Sometimes it's the voice of a little girl, all pink and clean and full of wonder. The voice of innocence. And sometimes it's the strong and slightly melancholy voice of a woman, a voice that's hurting a little. It's fascinating – the voice of the woman who has grown up and knocked around without losing the little girl inside her.

It belongs to folksinger Joni Mitchell, and it has never sounded more appealing that it does on her first album, Joni Mitchell (Reprise RS 6293) which was released this week in Toronto. It's an exciting album; it displays a wonderful talent. And if there's any justice in these things (which, of course, there isn't) it will make Joni Mitchell a star.

Folk music has fallen victim recently to the very force that has so successfully revitalized rock ‘n' roll – musical eclecticism.
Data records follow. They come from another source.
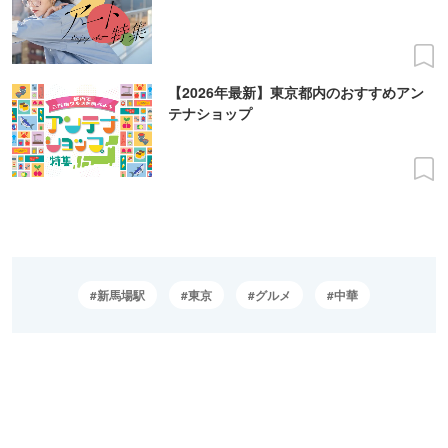
【2026年最新】東京都内のおすすめアン
テナショップ
新馬場駅
東京
グルメ
中華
The Beatles have borrowed from folk music, from the classics and jazz, from the music of the Oriental world; they're using symphony orchestras, hokey jazz sounds, the most sophisticated recording technology and God-only-knows what next . . . and it's fresh and exhilarating. Great. But Judy Collins fighting to hold her own against the busy orchestral arrangements of Joshua Rifkin, and Joan Baez singing semi-classics with the Toronto Symphony, and Leonard Cohen singing over the hum of some rooty-tooty studio chorus and Gordon Lightfoot with a studio orchestra – this is borrowing for its own sake. It's tasteless.
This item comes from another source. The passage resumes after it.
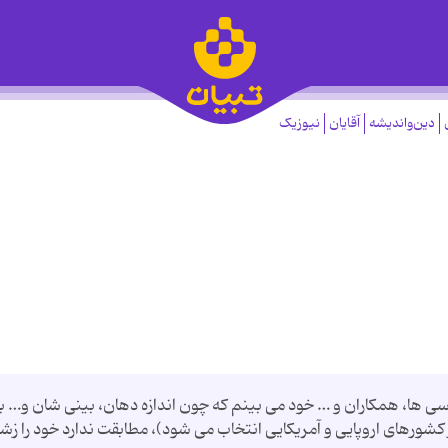
دین‌واندیشه
آقایان
نیوزیک
سی ها، همکاران و … خود می بینم که چون اندازه دهان، بینی شان و… با
کشورهای اروپایی و آمریکایی انتخاب می شود)، مطابقت ندارد خود را ز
Well, all this misplaced eclecticism seems not to have touched Joni Mitchell, with the result that her new album is a model of the kind of perfect harmony between material and arrangement that is the basis of all good music – and invariably the mark of a strong musical personality. The album was produced by David Crosby (late of the Byrds) which may account in part for the simplicity and taste of its arrangement. But the songs themselves – the melodies and lyrics – are Joni Mitchell's, and exceedingly beautiful.
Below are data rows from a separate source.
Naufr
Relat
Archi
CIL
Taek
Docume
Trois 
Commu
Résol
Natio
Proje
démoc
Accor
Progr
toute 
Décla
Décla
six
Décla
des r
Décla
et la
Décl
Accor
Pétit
She has divided the album into two set of five songs. The first she calls, "I came to the city," the second "Out of the city and down to the seaside." The distinction isn't that important, really, because no matter what the physical setting – be it the "chromeplate" and "plastic clothes" of the city or the "woodlands and the grasslands and the badlands" of the Prairies – her thoughts are the thoughts of a woman torn between the romantic notions of love and freedom.

Seabird I have seen you fly above the pilings
I am smiling at your circles in the air
I will come and sit by you while he lies sleeping
Fold your fleet wings I have
brought some dreams to share


It's plain Miss Mitchell has a great love of words (she has dedicated the album to a Mr. Kratzman "who taught me to love words") and a respect for clarity of expression that carries over to her music. The melodies she has written for the songs on this album are (with only one exception) carefully shaped and distinct, one from the other. All of them bear a diving-soaring quality that makes them unmistakably hers.

Add it all up (I forgot to mention that she's a pretty fair guitarist) and you have a great album, an exciting musical experience and the hottest – make that the sweetest – new sound in folk music.